→ **Task instructions**
Please repeat exactly the lines below from the one containing "Wrap output in <instances>...</instances>. I" down to the one containing "Mask esophagus. Wrap", both included, and nothing else.

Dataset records
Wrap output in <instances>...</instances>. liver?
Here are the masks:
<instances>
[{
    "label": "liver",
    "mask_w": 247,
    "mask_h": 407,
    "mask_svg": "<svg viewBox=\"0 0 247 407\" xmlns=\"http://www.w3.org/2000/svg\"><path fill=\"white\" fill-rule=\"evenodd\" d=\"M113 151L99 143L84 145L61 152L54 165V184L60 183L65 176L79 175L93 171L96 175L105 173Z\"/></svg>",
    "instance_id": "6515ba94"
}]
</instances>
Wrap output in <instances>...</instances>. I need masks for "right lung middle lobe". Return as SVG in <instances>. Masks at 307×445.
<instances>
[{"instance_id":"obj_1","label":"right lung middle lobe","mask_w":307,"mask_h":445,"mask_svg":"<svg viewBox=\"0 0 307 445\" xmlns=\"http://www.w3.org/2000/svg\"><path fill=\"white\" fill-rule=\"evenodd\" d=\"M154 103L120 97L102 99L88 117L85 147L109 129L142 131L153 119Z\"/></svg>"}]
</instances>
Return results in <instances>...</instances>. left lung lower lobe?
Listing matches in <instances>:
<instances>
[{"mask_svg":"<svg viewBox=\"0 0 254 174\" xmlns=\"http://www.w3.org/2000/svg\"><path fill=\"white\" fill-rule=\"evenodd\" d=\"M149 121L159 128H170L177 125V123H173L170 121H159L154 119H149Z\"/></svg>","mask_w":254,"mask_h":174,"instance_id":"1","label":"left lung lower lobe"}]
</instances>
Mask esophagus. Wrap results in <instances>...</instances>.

...

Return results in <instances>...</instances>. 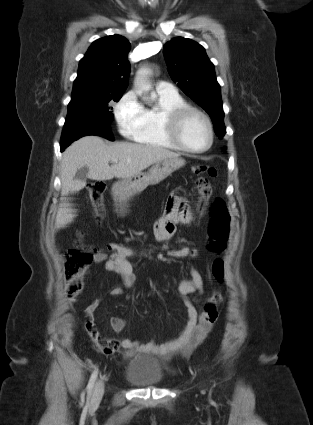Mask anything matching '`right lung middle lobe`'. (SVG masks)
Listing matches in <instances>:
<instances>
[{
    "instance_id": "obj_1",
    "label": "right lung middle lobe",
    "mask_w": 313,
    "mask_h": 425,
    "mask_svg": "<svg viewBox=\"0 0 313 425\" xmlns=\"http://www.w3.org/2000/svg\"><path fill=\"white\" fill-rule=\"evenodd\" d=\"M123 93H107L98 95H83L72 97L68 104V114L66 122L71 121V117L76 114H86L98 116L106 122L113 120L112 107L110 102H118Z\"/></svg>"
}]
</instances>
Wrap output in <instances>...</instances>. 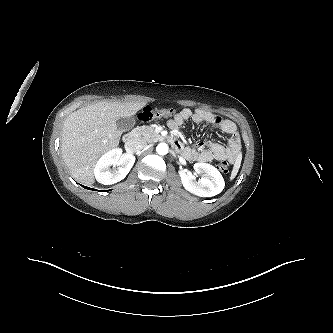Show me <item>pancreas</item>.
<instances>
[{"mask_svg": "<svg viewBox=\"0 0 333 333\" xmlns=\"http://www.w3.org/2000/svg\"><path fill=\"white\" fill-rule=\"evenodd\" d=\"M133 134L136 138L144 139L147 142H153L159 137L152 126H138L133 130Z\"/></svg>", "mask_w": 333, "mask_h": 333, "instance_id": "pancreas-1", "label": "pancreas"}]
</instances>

→ **Response to this exercise**
Wrap output in <instances>...</instances>. I need masks for "right lung middle lobe". Return as SVG in <instances>. Masks at 307×445.
<instances>
[{"instance_id":"obj_1","label":"right lung middle lobe","mask_w":307,"mask_h":445,"mask_svg":"<svg viewBox=\"0 0 307 445\" xmlns=\"http://www.w3.org/2000/svg\"><path fill=\"white\" fill-rule=\"evenodd\" d=\"M154 103L120 97L102 99L88 117L85 147L109 129L142 131L153 119Z\"/></svg>"}]
</instances>
Return results in <instances>...</instances>. left lung lower lobe?
Listing matches in <instances>:
<instances>
[{"mask_svg":"<svg viewBox=\"0 0 254 174\" xmlns=\"http://www.w3.org/2000/svg\"><path fill=\"white\" fill-rule=\"evenodd\" d=\"M149 121L159 128H170L177 125V123H173L170 121H159L154 119H149Z\"/></svg>","mask_w":254,"mask_h":174,"instance_id":"1","label":"left lung lower lobe"}]
</instances>
Mask esophagus. Wrap results in <instances>...</instances>.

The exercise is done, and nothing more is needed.